Abstract
Acute hypotensive episodes (AHEs) are one of the hemodynamic instabilities with high mortality rate that is frequent among many groups of patients. This study presents a methodology to predict AHE for ICU patients based on big data time series. The experimental data we used is mean arterial pressure (MAP), which is transformed from arterial blood pressure (ABP) data. Then, the Hilbert-Huang transform method was used to calculate patient's MAP time series and some features, which are the bandwidth of the amplitude modulation, the frequency modulation, and the power of intrinsic mode function (IMF), were extracted. Finally, the multiple genetic programming (Multi-GP) is used to build the classification models for detection of AHE. The methodology is applied in the datasets of the 10th PhysioNet and Computers Cardiology Challenge in 2009 and Multiparameter Intelligent Monitoring for Intensive Care (MIMIC-II). We achieve the accuracy of 83.33% in the training set and 91.89% in the testing set of the 2009 challenge's dataset and the 84.13% in the training set and 82.41% in the testing set of the MIMIC-II dataset.
1. Introduction
The acute hypotensive episodes (AHEs) are defined for an hour at any time of 30 minutes or more during which at least 90% of the MAP signal measurements are at or below 60 mmHg.
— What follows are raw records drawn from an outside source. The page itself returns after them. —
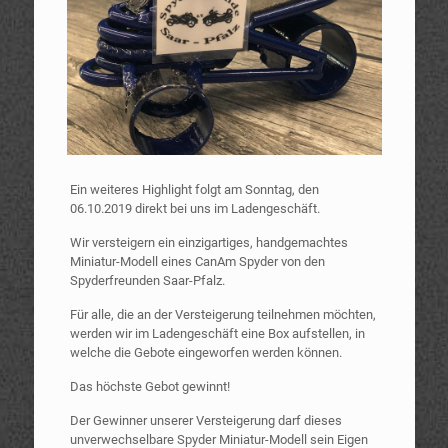
Ein weiteres Highlight folgt am Sonntag, den
06.10.2019 direkt bei uns im Ladengeschäft.
Wir versteigern ein einzigartiges, handgemachtes
Miniatur-Modell eines CanAm Spyder von den
Spyderfreunden Saar-Pfalz.
Für alle, die an der Versteigerung teilnehmen möchten,
werden wir im Ladengeschäft eine Box aufstellen, in
welche die Gebote eingeworfen werden können.
Das höchste Gebot gewinnt!
Der Gewinner unserer Versteigerung darf dieses
unverwechselbare Spyder Miniatur-Modell sein Eigen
AHE is the common phenomenon in the ICU, which may result in irreversible organ damage and eventually death. As a result, the prognoses of AHE are of fundamental importance in the management of critical ill patients, and the early detection of AHE will give professionals much more precious time to determine a proper treatment for patients.
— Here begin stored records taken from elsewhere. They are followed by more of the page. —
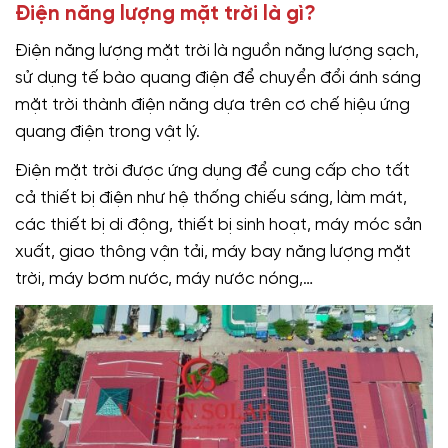
Điện năng lượng mặt trời là gì?
Điện năng lượng mặt trời là nguồn năng lượng sạch,
sử dụng tế bào quang điện để chuyển đổi ánh sáng
mặt trời thành điện năng dựa trên cơ chế hiệu ứng
quang điện trong vật lý.
Điện mặt trời được ứng dụng để cung cấp cho tất
cả thiết bị điện như hệ thống chiếu sáng, làm mát,
các thiết bị di động, thiết bị sinh hoạt, máy móc sản
xuất, giao thông vận tải, máy bay năng lượng mặt
trời, máy bơm nước, máy nước nóng,…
Now the AHE prediction is a hot research topic in medical signal processing. Generally, the research of predicting AHE can be categorized into two types, which are only ABP or MAP signal analysis and ABP with other physiological information analyses. For the only ABP or MAP signal analysis, Bassale [1] proposed to generate the statistical summaries of ABP signals to predict hypotension before hypotension episodes, including the mean, standard deviation, variance, skewness, and the quantile-quantile. Saeed introduced a temporal similarity metric, which applied a wavelet decomposition to characterize time series dynamics at multiple time scales to utilize classical information retrieval algorithms based on a vector-space model. This algorithm was used to identify similar physiologic patterns in hemodynamic time series from ICU patients by the detection of imminent hemodynamic deterioration [2]. Ghaffari et al. [3] used the neural network multimodels to calculate the MAP signal in the forecast window of 1 hour and then predicted the AHE. The first phase mainly trained the models according to comparison analysis between the current blood pressure signal and a collection of historical blood pressure templates. In the second phase, the multimodel structure was employed to predict the possible occurrence of AHE. Moreover, the PhysioNet/computers held a research challenge about detecting the AHE in 2009. In this challenge, some valid approaches were proposed. Foumier and Roy [4] used KL divergence between two distributions to identify the discriminative features and then utilized these features to train the classification model based on the nearest neighbor algorithm. Mneimneh and Povinelli [5] presented a rule-based approach for the prediction of the AHE.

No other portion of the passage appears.